Ozon ist ein weiterer Schadstoff von erheblicher Bedeutung. Dieses Reizgas entsteht durch komplexe Umwandlungsprozesse unter Sonnenlicht bei sommerlichen Temperaturen aus den Vorläufersubstanzen NOX und VOC (flüchtige organische Verbindungen), wobei die O3-Belastung nicht direkt proportional zur Konzentration der Vorläufersubstanzen ist. NOX und VOC stammen in Südtirol vorwiegend vom motorisierten Verkehr.
Besonders erhöhte Lagen sind chronisch hohen Ozon-Konzentrationen ausgesetzt. So kommt es jährlich zu Überschreitungen des 8-Stunden-Mittelwertes zum Schutze der Gesundheit (110 mg/m3) als auch der Warnstufe von 180 mg/m3 (höchster 1-.Stunden-Mittelwert).
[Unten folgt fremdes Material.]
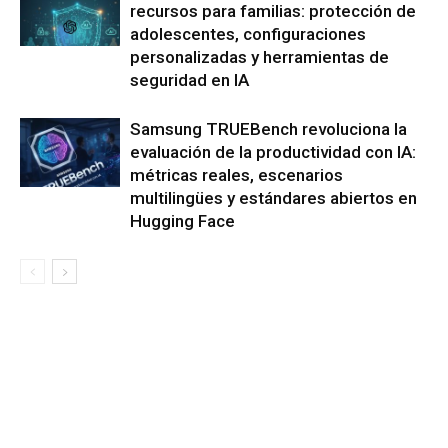
recursos para familias: protección de
adolescentes, configuraciones
personalizadas y herramientas de
seguridad en IA
Samsung TRUEBench revoluciona la
evaluación de la productividad con IA:
métricas reales, escenarios
multilingües y estándares abiertos en
Hugging Face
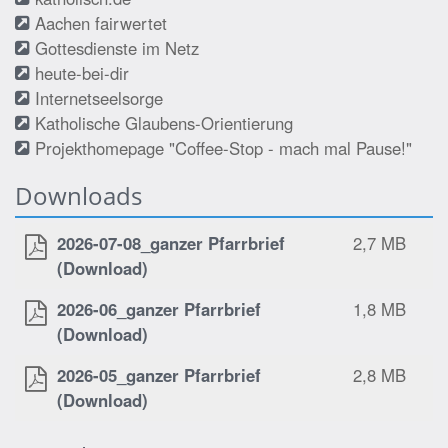
Aachen fairwertet
Gottesdienste im Netz
heute-bei-dir
Internetseelsorge
Katholische Glaubens-Orientierung
Projekthomepage "Coffee-Stop - mach mal Pause!"
Downloads
2026-07-08_ganzer Pfarrbrief
2,7 MB
(Download)
2026-06_ganzer Pfarrbrief
1,8 MB
(Download)
2026-05_ganzer Pfarrbrief
2,8 MB
(Download)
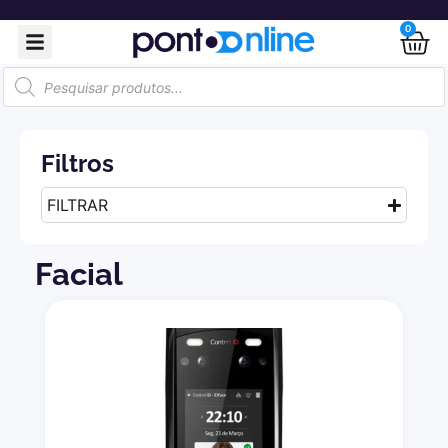
0
Filtros
FILTRAR
Facial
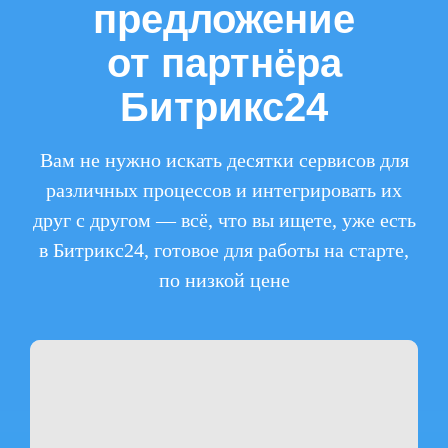
предложение
от партнёра
Битрикс24
Вам не нужно искать десятки сервисов для
различных процессов и интегрировать их
друг с другом — всё, что вы ищете, уже есть
в Битрикс24, готовое для работы на старте,
по низкой цене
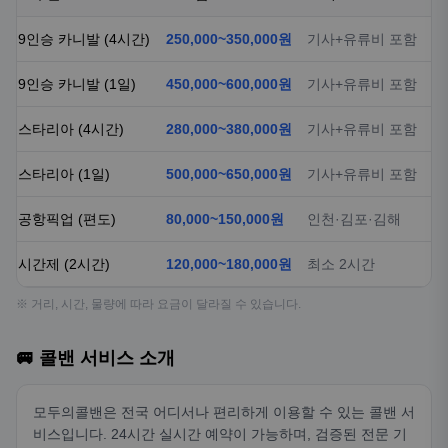
9인승 카니발 (4시간)
250,000~350,000원
기사+유류비 포함
9인승 카니발 (1일)
450,000~600,000원
기사+유류비 포함
스타리아 (4시간)
280,000~380,000원
기사+유류비 포함
스타리아 (1일)
500,000~650,000원
기사+유류비 포함
공항픽업 (편도)
80,000~150,000원
인천·김포·김해
시간제 (2시간)
120,000~180,000원
최소 2시간
※ 거리, 시간, 물량에 따라 요금이 달라질 수 있습니다.
🚐 콜밴 서비스 소개
모두의콜밴은 전국 어디서나 편리하게 이용할 수 있는 콜밴 서
비스입니다. 24시간 실시간 예약이 가능하며, 검증된 전문 기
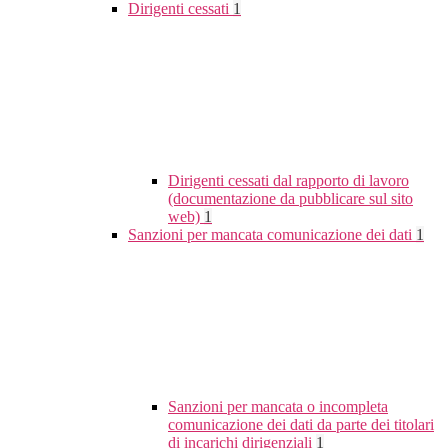
Dirigenti cessati
1
Dirigenti cessati dal rapporto di lavoro
(documentazione da pubblicare sul sito
web)
1
Sanzioni per mancata comunicazione dei dati
1
Sanzioni per mancata o incompleta
comunicazione dei dati da parte dei titolari
di incarichi dirigenziali
1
Die Vegetation reagiert bekanntlich noch empfindlicher auf Ozon als Menschen. Daher gilt ein schärferer Grenzwert zum Schutze der Vegetation und zwar ein Schwellenwert von 65 mg/m3 als Tagesmittelwert. Diese Konzentration wird in Südtirol fast das gesamte Jahr überschritten.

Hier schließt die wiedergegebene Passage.